Elasticsearch Aggregation

2 minute read

Updated: March 31, 2021

A few years ago, I learned to use Elasticsearch. It took awhile for me for grok and wrap my head around, to map it to my SQL foundation.

Refreshed Summary

I think this gist is still correct. It’s interesting that the interface was a REST API and the query language was a JSON blob. This reduces the dynamic nature of it, as you couldn’t spontaneously spin up a SQL cli and hand-write a fully formed SQL query. You needed to write or maintain the JSON query and edit it, using a JSON editor. Because noone should have to deal with bullshit like lack of trailing commas.

Size Key

The size key is how you tell elasticsearch the limits. Elasticsearch will happily run off to its clusters, run the query, and collect and collate a massive result set. An orchestrator somewhere is going to make the call to cutoff and tell nodes to relax.

Aggs Key

The aggs key is how you perform aggregation functions. It’s a separate key, which doesn’t jive with SQL, where aggregation functions are projection components of the query.

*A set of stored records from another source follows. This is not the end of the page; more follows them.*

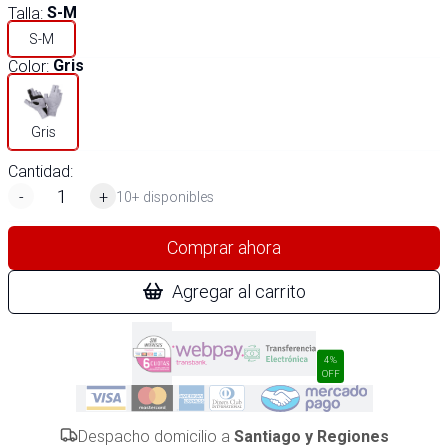
Talla
:
S-M
S-M
Color
:
Gris
Gris
Cantidad:
-
+
10+ disponibles
Comprar ahora
Agregar al carrito
4%
OFF
Despacho domicilio a
Santiago y Regiones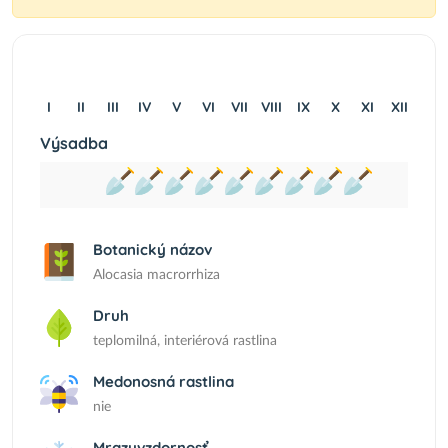
I
II
III
IV
V
VI
VII
VIII
IX
X
XI
XII
Výsadba
Botanický názov
Alocasia macrorrhiza
Druh
teplomilná, interiérová rastlina
Medonosná rastlina
nie
Mrazuvzdornosť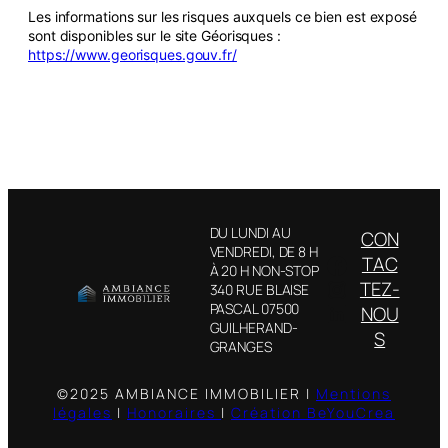
Les informations sur les risques auxquels ce bien est exposé
sont disponibles sur le site Géorisques :
https://www.georisques.gouv.fr/
DU LUNDI AU
CON
VENDREDI, DE 8 H
Facebook
TAC
À 20 H NON-STOP
Instagram
TEZ-
340 RUE BLAISE
LinkedIn
PASCAL 07500
NOU
GUILHERAND-
S
GRANGES
©2025 AMBIANCE IMMOBILIER |
Mentions
légales
|
Honoraires
|
Création BeYouCrea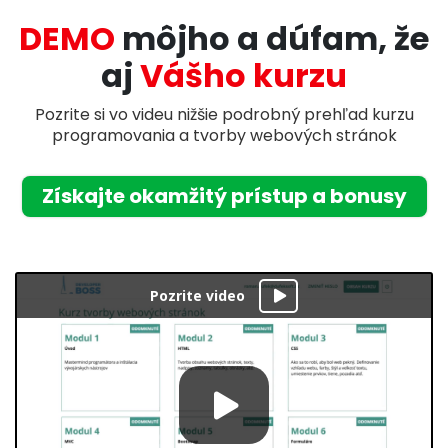
DEMO
môjho a dúfam, že
aj
Vášho kurzu
Pozrite si vo videu nižšie podrobný prehľad kurzu
programovania a tvorby webových stránok
Získajte okamžitý prístup a bonusy
Pozrite video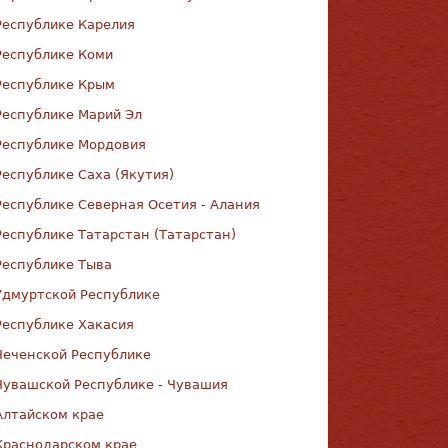
Республике Карелия
Республике Коми
Республике Крым
Республике Марий Эл
Республике Мордовия
Республике Саха (Якутия)
Республике Северная Осетия - Алания
Республике Татарстан (Татарстан)
Республике Тыва
Удмуртской Республике
Республике Хакасия
Чеченской Республике
Чувашской Республике - Чувашия
Алтайском крае
Краснодарском крае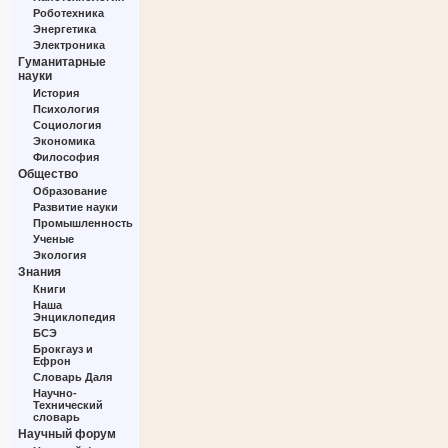
Роботехника
Энергетика
Электроника
Гуманитарные
науки
История
Психология
Социология
Экономика
Философия
Общество
Образование
Развитие науки
Промышленность
Ученые
Экология
Знания
Книги
Наша
Энциклопедия
БСЭ
Брокгауз и
Ефрон
Словарь Даля
Научно-
Технический
словарь
Научный форум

The children of aggs is the name for the new aggregate field. Then you define the aggregation you want to perform for that term, be it COUNT, DISTINCT, SUM, etc. You also define the term that the aggregation is performed on. All this to say, it’s a weird inversion and isolation of the aggregation-relevant components of a SQL query. It might makes sense but it’s been very hard to break away from my existing SQL mental model.

Query Key

The query key is the filter component of a query. You specify conditions for qualification into result set. Bool is binary qualification, which is how SQL filtering works. The reason for calling this out is that Elasticsearch has scoring, as it’s use case is for searching, especially in a fuzzy manner. I have not used this much but I imagine it can be powerful to find close matches. Think matching “test” and getting results that include “test1” and “test2”, with respective scoring. You can set a score cut off and relax it as needed, if the results are sparse.

Conclusion

I’d be interested in being able to play with elasticsearch again. It’s clearly very powerful and I feel like a toddler trying to get it to do what I want. I think using it more for fuzzy search and results would better showcase its strength.